We also suggest that hFis1-induced mitochondrial dysfunction is not causally related to structural changes. Recently, strong activation of autophagosome formation by hFis1 overexpression has been demonstrated in mouse fibroblasts, which correlated with mitochondrial dysfunction rather than with fragmentation (44). Fragmentation per se is not sufficient to trigger autophagy, which could explain why the mitochondrial volume was selectively decreased in hFis1-overexpressing cells. It is noteworthy that endogenous Fis1 protein is required for autophagy contributing to a quality control mechanism improving cellular function including mitochondrial respiration. Down-regulation of Fis1 impaired mitochondrial function and metabolism-secretion coupling in INS-1 cells due to reduced autophagy of defective mitochondria (12).
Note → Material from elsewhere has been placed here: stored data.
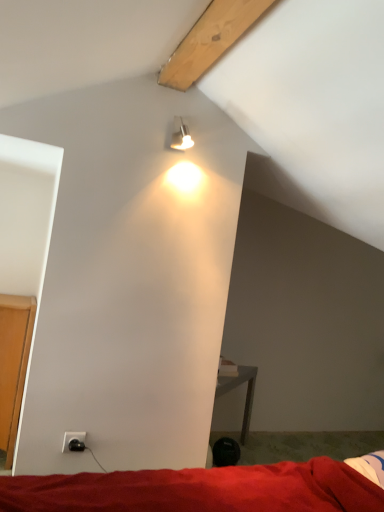 Question: Should I look upward or downward to see metallic silver spotlight at upper center?

Choices:
 (A) down
 (B) up

Answer: (B)

Question: From the image's perspective, is red fabric bed at lower center above metallic silver spotlight at upper center?

Choices:
 (A) no
 (B) yes

Answer: (A)

Question: Does red fabric bed at lower center have a lesser width compared to metallic silver spotlight at upper center?

Choices:
 (A) no
 (B) yes

Answer: (A)

Question: Is red fabric bed at lower center not inside metallic silver spotlight at upper center?

Choices:
 (A) yes
 (B) no

Answer: (A)

Question: Could you tell me if red fabric bed at lower center is facing metallic silver spotlight at upper center?

Choices:
 (A) no
 (B) yes

Answer: (A)

Question: Does red fabric bed at lower center have a larger size compared to metallic silver spotlight at upper center?

Choices:
 (A) yes
 (B) no

Answer: (A)

Question: Is the depth of red fabric bed at lower center less than that of metallic silver spotlight at upper center?

Choices:
 (A) yes
 (B) no

Answer: (A)

Question: Can you confirm if black plastic power outlet at lower left is wider than metallic silver spotlight at upper center?

Choices:
 (A) yes
 (B) no

Answer: (B)

Question: Is black plastic power outlet at lower left not near metallic silver spotlight at upper center?

Choices:
 (A) yes
 (B) no

Answer: (A)

Question: From a real-world perspective, is black plastic power outlet at lower left physically below metallic silver spotlight at upper center?

Choices:
 (A) no
 (B) yes

Answer: (B)

Question: Is black plastic power outlet at lower left facing towards metallic silver spotlight at upper center?

Choices:
 (A) yes
 (B) no

Answer: (B)

Question: Would you say black plastic power outlet at lower left is outside metallic silver spotlight at upper center?

Choices:
 (A) no
 (B) yes

Answer: (B)

Question: Considering the relative positions of black plastic power outlet at lower left and metallic silver spotlight at upper center in the image provided, is black plastic power outlet at lower left in front of metallic silver spotlight at upper center?

Choices:
 (A) no
 (B) yes

Answer: (B)

Question: Is red fabric bed at lower center facing towards black plastic power outlet at lower left?

Choices:
 (A) no
 (B) yes

Answer: (A) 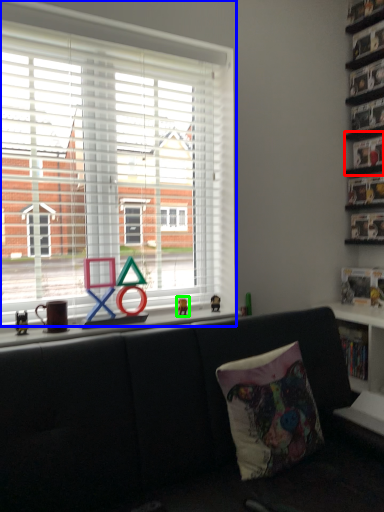 Question: Which object is positioned closest to shelf (highlighted by a red box)? Select from window (highlighted by a blue box) and miniature (highlighted by a green box).

Choices:
 (A) window
 (B) miniature

Answer: (A) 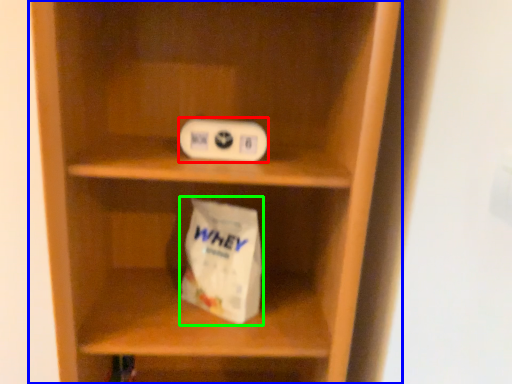 Question: Which object is the farthest from ipod (highlighted by a red box)? Choose among these: shelf (highlighted by a blue box) or paper bag (highlighted by a green box).

Choices:
 (A) shelf
 (B) paper bag

Answer: (A) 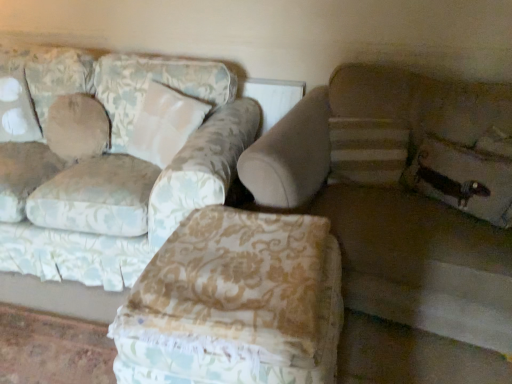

It is of interest that β-cells from Zucker diabetic fatty rats showed fragmented mitochondria and increased ROS production, preceding the onset of diabetes (16). Likewise, muscle mitochondria from obese hyperinsulinemic normoglycemic Zucker rats show fragmentation and reduced volume (1). In obese subjects and in type 2 diabetic patients, skeletal muscle mitochondria are also smaller than those from lean subjects (45). The altered mitochondrial morphology may be implicated in the development of type 2 diabetes or merely a consequence of the progression of the disease. It is noteworthy that mutations in Mfn2 have been linked to the Charcot Marie Tooth-2A (CMT-2A) disease, a peripheral neuropathy, which is associated with type 2 diabetes (46, 47). Here we report that the fission/fusion genes are able to induce dramatic alterations in mitochondrial structure that have a clear impact on metabolism-secretion coupling beyond a secondary effect on cell survival. Metabolism-secretion coupling may be affected by alterations of the bioenergetic properties of mitochondria when hFis1 or Mfn1 is overexpressed. Furthermore, reduced mitochondrial volume and displacement away from the cell periphery could alter metabolism secretion coupling by disconnecting mitochondrial signal generation from signal sensing at the plasma membrane. Our results also demonstrate that disruption of the mitochondrial network per se such as following overexpression of DN-Mfn1 does not impair metabolism-secretion coupling during glucose-induced insulin release. Moreover, the altered mitochondrial fragmentation alone does not incur cell death. Mitochondrial fragmentation following hFis1-mediated hyperfission has dramatically different effects on metabolism-secretion coupling than DN-Mfn1-mediated prevention of mitochondrial fusion.